:: Your objective ::
The answer should consist of every line in the material below that has the word "Homeoffice".

:: Records for the task ::

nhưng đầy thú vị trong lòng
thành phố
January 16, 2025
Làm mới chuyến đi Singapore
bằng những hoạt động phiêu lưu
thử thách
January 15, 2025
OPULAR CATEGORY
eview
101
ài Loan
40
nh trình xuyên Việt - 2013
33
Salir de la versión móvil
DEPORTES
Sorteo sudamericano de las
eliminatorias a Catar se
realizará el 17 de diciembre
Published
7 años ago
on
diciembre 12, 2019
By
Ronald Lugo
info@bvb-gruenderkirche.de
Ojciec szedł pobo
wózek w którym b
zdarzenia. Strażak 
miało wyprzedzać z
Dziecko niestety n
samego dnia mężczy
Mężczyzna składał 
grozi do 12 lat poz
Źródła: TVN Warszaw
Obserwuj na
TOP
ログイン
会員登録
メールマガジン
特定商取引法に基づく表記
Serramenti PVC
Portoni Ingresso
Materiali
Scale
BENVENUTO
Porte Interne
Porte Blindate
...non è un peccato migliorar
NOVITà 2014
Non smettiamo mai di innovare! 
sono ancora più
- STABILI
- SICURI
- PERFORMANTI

* * *

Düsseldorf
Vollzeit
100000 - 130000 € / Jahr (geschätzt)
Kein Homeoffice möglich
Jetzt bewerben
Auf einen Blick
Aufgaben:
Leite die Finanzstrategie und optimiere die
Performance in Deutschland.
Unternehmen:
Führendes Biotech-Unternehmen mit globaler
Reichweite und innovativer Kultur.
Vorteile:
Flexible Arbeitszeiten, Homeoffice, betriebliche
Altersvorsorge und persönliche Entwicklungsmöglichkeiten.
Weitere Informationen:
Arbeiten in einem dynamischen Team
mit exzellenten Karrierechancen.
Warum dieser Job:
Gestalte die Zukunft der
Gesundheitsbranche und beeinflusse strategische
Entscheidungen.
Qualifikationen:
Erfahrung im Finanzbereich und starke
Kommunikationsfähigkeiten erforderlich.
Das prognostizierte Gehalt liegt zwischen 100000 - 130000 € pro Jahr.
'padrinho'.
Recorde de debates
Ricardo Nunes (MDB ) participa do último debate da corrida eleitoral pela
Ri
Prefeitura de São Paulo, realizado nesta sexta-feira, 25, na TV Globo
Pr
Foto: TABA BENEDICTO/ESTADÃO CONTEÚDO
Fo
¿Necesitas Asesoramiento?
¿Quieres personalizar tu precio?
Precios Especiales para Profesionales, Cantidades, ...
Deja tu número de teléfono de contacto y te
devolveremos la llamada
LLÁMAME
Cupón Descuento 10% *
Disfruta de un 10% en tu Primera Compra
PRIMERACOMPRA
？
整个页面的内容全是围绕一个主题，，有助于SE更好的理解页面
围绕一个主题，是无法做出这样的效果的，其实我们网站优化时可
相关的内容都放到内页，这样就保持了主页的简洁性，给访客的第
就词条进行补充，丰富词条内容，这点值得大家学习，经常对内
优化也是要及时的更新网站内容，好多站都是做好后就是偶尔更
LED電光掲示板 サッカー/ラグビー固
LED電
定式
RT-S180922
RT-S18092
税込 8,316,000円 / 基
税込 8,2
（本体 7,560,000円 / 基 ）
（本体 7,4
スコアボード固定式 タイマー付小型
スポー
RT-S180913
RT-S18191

---

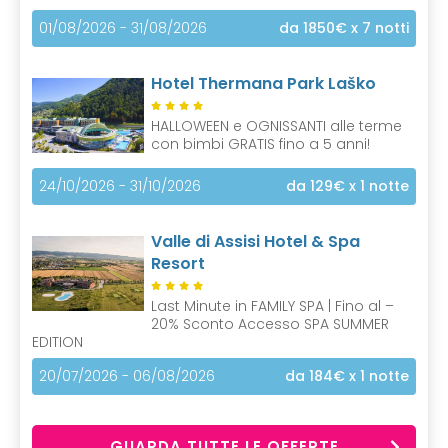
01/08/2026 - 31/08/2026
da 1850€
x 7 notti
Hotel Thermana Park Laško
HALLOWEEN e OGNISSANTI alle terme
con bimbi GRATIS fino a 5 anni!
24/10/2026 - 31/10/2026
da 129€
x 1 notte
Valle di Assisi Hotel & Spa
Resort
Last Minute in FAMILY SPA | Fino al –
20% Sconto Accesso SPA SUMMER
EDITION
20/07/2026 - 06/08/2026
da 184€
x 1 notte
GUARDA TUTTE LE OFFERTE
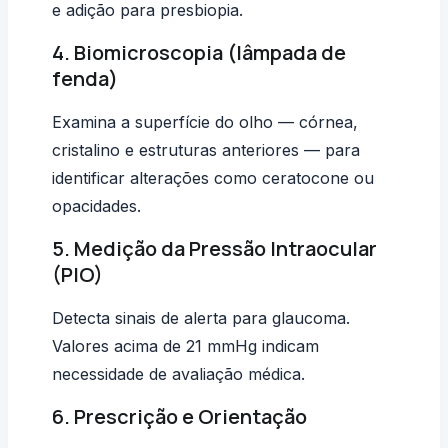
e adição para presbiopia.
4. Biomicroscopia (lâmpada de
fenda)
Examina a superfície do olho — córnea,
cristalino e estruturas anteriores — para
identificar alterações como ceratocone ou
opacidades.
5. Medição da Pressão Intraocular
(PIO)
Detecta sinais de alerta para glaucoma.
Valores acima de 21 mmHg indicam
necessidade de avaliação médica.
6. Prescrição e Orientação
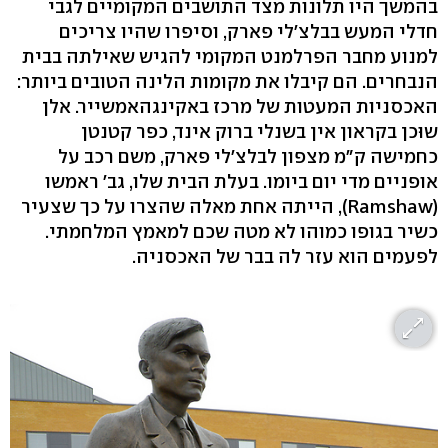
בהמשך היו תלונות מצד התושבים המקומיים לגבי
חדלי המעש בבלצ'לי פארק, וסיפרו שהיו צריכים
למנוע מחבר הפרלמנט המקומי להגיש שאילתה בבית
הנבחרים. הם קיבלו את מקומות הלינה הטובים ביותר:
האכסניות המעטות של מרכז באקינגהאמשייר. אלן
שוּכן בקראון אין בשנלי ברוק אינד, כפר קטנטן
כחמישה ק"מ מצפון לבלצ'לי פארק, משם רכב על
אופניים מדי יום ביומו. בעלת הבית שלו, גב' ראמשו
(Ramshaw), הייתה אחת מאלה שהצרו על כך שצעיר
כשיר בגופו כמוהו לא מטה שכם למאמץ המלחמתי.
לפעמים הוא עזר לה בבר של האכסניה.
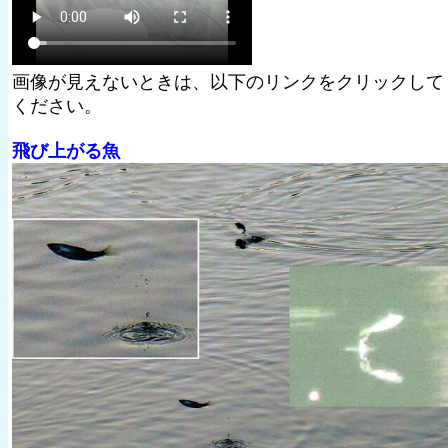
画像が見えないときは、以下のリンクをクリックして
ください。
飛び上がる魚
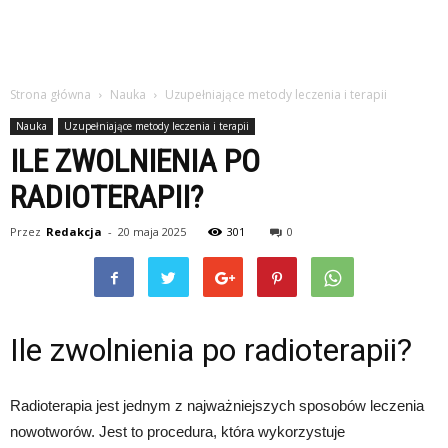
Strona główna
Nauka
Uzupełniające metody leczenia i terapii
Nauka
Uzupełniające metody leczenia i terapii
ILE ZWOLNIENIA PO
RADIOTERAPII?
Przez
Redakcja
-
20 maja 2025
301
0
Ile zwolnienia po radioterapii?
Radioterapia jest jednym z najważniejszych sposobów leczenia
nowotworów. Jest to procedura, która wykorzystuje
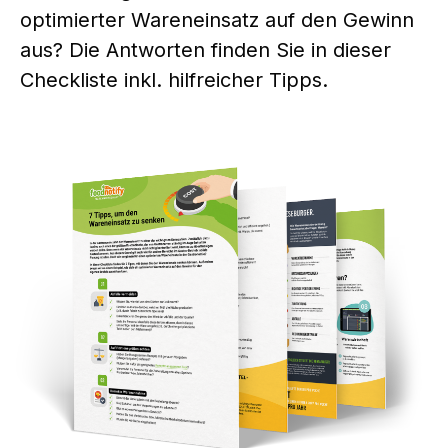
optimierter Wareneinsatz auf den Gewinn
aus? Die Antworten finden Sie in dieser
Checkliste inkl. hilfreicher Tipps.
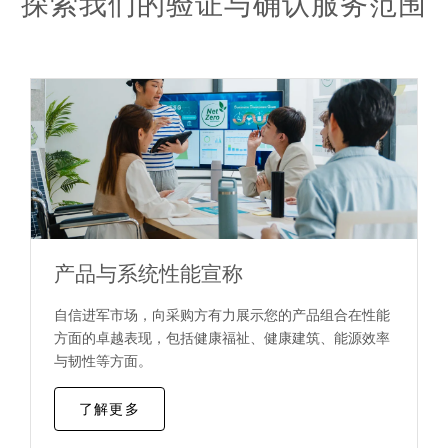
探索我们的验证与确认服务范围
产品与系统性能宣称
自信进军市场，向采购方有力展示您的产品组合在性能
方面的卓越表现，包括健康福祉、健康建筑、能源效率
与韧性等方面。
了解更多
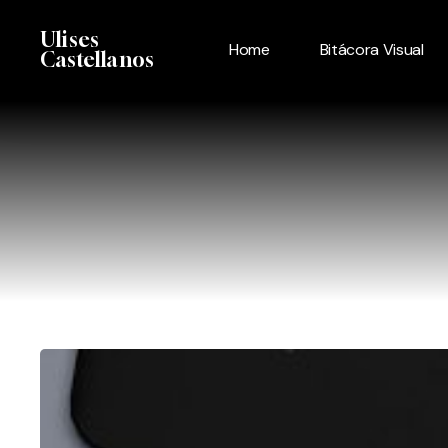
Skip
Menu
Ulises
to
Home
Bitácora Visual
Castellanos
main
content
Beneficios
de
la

:: Problem solution ::
Kein Homeoffice möglich
Flexible Arbeitszeiten, Homeoffice, betriebliche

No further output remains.